No que se refere ao crime de Ultraje aos Símbolos Nacionais previsto no Código Penal, para que o mesmo se consuma, há necessidade que haja dolo em qualquer das suas modalidades

Caso Yolanda Boa: Jurista Elísio de Sousa esclarece tudo

ULTRAJE AOS SÍMBOLOS NACIONAIS

(O caso daquela menina)

O princípio da legalidade (tipicidade e da ilicitude) no Direito Criminal, apresenta-se como uma das ferramentas mais valiosas do cidadão contra qualquer possíveis abusos ou excessos na gestão do poder público exercido pelo próprio Estado.

Este princípio orienta que o Estado deva fixar com tamanha precisão, quais as condutas que se devem ou não, considerar ilícitas, ilegais ou criminalmente censuráveis. Para tal, a doutrina e jurisprudência desempenham um papel fundamental na busca do acesso ao âmago do legislador.

O art.º 388 CP determina que toda pessoa que publicamente e por qualquer forma ultrajas os símbolos nacionais deverá ser punido com uma pena qualquer. Para que melhor se entenda o alcance desta disposição é imperioso que se perceba o alcance da palavra ULTRAJAR.

ULTRAJAR é um acto que consiste, essencialmente na ofensa, afronta maléfica ou insulto grave à honra de outrem.

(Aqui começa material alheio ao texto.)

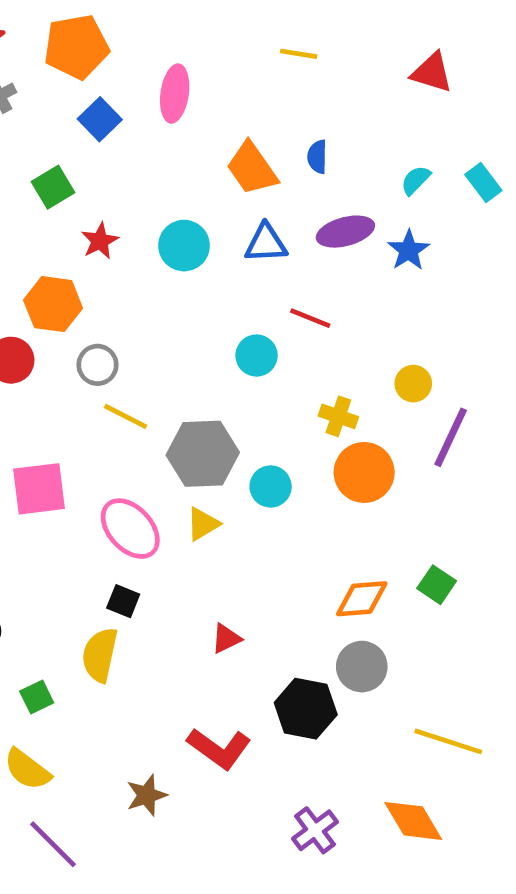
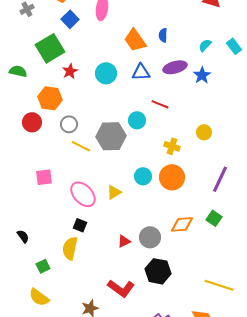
green square: (53, 187) -> (50, 48), size x1.6
purple line: (451, 437) -> (220, 179), moved
gray hexagon: (203, 454) -> (111, 136), moved
orange circle: (364, 472) -> (172, 177), moved
pink square: (39, 489) -> (44, 177), size x0.7
gray circle: (362, 667) -> (150, 237), moved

No caso concreto, o sujeito passivo deverá ser o Estado, por via dos símbolos constitucionalmente aprovados (art.º 297 CRM e ss).

No que se refere ao crime de Ultraje aos Símbolos Nacionais previsto no Código Penal, para que o mesmo se consuma, há necessidade que haja dolo em qualquer das suas modalidades (intenção), atendendo ao facto do próprio Código Penal afastar a possibilidade do cometimento do mesmo crime por negligência.

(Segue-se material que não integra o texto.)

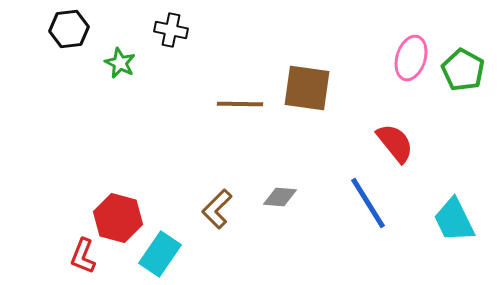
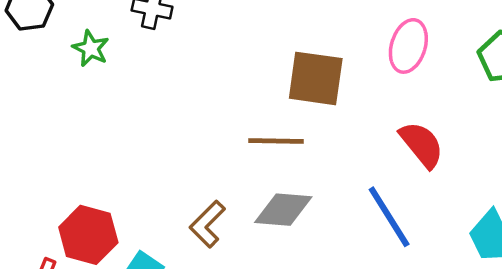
pink ellipse: (411, 58) -> (408, 46), moved
brown line: (240, 104) -> (276, 141), moved
gray diamond: (280, 197) -> (283, 210), size x1.4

Assim, para que haja dolo, é necessário que o agente do crime demostre com suficiente clareza que pretende, neste caso, Insultar gravemente o Estado moçambicano por via dos seus símbolos. Para tal, existem exemplos muito mais evidentes do cometimento deste crime, quando vemos na imprensa, pessoas queimando bandeiras, destruindo estátuas públicas, desfazendo brasões e outras formas de manifesto contra a honra do Estado.

In casu, é necessário saber exactamente se a pessoa que usa a bandeira nacional de forma pouco ortodoxa, agiu com dolo (intenção) de desonrar o Estado moçambicano.

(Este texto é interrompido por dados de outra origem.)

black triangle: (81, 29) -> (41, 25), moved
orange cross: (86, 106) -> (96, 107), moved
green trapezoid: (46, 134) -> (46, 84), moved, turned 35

Em Direito Penal, para que se considere uma acção dolosa (intencional) é necessário que a conexão dos elementos externos conduzam inequivocamente à conclusão da tal pessoa estar imbuída de intenção maléfica, dada a impossibilidade de se extrair directamente o pensamento do suposto agente do crime. Trata-se de um exercício que obriga ao estudo de todo circunstancialismo que caracterizou ”iter criminis” (início ao fim da execução do crime).

Para tal, mostra-se haver necessidade de conhecimento da pessoas que é imputada tal facto e seus mesteres. Significa que imperiosamente é preciso conhecer a história delitiva do agente (reincidência), profissão (saber da concepção de ilicitude de tal pessoa se adequa ao seu comportamento) e quiçá, proceder-se a um exame de sanidade mental a fim de verificar se o suposto infractor é ou não passível de censura penal (causa excludente de ilicitude).

Somente sopesando todos esses elementos é que, com razoável segurança, se pode imputar ao suspeito, o cometimento de certa infracção, ou, neste caso, o crime de Ultraje aos Símbolos Nacionais.

Assim, o simples facto de se aparecer desnudado diante de uma bandeira (símbolo nacional) não pode e deve, necessariamente implicar o cometimento de uma infracção criminal.

O facto de uma certa conduta não ser considerada legalmente criminosa , não pode implicar que a mesma seja lícita em todas vertentes da convivência social. Havendo censura, esta terá melhor enquadramento no âmbito social quiçá religioso (pecado, haraam, etc.), atendendo ao sentido de pudor dominante em cada região, mormente, na sociedade em que a visada se encontra enquadrada.

Ao tentar criminalizar-se todo e qualquer acto praticado com uma bandeira, estar-se-á a abrir um precedente bastante perigoso, que poderá atentar contra a liberdade das pessoas no sentido de criar insegurança jurídica no concernente aos actos passíveis ou não se censura penal.

Entendemos que nem o Ministério Público, nem o Ministério da Cultura e Turismo, em boa verdade, deveriam “lançar farpas” em prol de comezinhas melhor apreciáveis e enquadráveis no âmbito da MORAL do que propriamente no Direito.

Ao meu ver, num Estado de Direito Democrático, caberá ao Direito acompanhar a evolução das sociedades e não estagnar as sociedades à reboque do Direito.